The goal is to make product security teams the experts on secure software development in an agentic world, not just the people who review what agents produce. This means building the tooling that shapes how agents write code, creating the verification systems that work at scale, and cultivating the organizational knowledge that helps teams make the right security tradeoffs before implementation. This is what differentiates the effective security teams from the ones getting routed around right now.
If your team is still primarily doing code review and implementation guidance, you have maybe 12 months before that work is mostly automated. The question is whether you’re building the capabilities that matter next, or waiting for someone else to define what product security becomes.
The Trade We’re Making
I’m going to miss some of what we’re leaving behind. The back-and-forth of working through a problem with another person. The moment when someone understands why a security control matters because we figured it out together. That kind of collaboration takes time, isn’t efficient, and I can see a future where it gets optimized away entirely. But it’s not gone yet, and while it’s still here, it matters.
The teams that create intentional touchpoints with product teams now will be more effective than the ones that optimize purely for efficiency.

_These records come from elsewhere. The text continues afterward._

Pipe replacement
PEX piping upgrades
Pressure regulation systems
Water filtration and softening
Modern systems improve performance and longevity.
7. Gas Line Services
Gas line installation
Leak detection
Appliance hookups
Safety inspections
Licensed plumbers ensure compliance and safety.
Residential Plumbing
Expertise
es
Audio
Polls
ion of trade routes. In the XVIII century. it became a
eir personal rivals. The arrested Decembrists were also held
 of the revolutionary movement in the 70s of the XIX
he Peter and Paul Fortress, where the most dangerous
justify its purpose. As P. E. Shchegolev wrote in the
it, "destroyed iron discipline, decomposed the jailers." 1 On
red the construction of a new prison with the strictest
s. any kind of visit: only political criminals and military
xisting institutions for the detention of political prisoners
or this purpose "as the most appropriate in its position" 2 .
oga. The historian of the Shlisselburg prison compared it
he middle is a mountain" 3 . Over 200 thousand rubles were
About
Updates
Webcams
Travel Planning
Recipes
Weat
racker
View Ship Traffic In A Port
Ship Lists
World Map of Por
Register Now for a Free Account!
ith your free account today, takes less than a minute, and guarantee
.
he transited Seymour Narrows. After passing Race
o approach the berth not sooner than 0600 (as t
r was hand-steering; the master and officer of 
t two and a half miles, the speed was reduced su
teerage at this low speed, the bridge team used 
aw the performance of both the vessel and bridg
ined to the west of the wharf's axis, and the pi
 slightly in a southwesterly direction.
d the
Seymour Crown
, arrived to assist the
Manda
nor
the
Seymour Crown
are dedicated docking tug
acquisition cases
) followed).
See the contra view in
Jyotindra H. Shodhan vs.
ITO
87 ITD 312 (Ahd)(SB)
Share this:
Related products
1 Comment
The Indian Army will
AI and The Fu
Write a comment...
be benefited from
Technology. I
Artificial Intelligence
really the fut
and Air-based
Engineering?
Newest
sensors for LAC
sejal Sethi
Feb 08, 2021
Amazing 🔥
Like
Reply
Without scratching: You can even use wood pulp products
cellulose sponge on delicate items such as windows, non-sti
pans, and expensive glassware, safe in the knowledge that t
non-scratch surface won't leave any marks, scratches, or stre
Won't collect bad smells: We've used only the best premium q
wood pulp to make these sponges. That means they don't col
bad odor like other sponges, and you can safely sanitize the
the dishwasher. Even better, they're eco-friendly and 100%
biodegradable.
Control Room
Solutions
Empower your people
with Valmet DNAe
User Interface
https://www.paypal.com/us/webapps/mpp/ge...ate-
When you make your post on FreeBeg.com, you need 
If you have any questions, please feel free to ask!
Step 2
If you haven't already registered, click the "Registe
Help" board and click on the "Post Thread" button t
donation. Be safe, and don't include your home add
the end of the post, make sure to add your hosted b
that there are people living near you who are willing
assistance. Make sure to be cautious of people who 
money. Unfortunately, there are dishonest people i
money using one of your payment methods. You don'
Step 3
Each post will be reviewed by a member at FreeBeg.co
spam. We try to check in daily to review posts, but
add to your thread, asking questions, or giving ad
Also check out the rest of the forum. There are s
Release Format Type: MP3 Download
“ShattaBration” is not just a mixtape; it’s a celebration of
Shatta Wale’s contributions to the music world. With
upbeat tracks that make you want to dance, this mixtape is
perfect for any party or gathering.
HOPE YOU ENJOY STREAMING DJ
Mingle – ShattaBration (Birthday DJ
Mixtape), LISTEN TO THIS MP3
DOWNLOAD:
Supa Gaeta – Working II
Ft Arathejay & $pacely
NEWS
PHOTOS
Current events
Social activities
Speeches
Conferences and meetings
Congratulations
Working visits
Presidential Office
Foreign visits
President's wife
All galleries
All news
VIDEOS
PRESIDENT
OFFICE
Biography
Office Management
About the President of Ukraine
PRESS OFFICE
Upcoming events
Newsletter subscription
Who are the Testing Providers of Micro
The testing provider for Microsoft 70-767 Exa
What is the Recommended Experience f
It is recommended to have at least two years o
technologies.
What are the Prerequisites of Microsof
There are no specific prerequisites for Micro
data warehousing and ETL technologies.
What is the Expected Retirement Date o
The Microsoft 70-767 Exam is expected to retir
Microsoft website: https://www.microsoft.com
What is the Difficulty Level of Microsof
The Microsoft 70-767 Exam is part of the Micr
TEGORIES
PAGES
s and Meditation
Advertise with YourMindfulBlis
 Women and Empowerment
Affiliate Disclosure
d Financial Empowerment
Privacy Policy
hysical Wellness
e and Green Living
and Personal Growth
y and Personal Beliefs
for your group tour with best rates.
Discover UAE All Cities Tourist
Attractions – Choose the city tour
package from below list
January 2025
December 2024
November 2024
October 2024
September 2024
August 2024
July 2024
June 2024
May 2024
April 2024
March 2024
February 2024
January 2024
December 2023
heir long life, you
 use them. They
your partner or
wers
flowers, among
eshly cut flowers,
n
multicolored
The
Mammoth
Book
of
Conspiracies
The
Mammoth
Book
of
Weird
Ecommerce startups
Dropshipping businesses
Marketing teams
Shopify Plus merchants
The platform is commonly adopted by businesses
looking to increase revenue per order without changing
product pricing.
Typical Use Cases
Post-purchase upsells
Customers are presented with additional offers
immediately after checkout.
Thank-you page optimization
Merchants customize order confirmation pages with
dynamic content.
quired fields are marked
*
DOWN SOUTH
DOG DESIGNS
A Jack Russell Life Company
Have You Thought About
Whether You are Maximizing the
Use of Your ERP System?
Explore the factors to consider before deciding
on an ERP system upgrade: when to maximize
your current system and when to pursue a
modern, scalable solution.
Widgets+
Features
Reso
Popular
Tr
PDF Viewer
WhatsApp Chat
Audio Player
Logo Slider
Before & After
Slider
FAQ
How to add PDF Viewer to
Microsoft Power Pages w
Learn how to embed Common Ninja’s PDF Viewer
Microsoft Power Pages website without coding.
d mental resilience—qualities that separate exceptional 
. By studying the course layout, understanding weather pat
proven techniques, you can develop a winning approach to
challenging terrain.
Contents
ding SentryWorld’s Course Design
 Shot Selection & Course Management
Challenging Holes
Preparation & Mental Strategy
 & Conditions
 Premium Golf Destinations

Not because efficiency is bad, but because security teams without relationships and shared context become isolated gatekeepers who get routed around when they’re inconvenient.
AI agents are helping us build more secure software, and product security teams need to embrace that while being deliberate about what we preserve.
The ones that wait for the playbook to emerge or optimize away all human interaction will wake up disconnected from the people they’re supposed to help. The shift is happening now.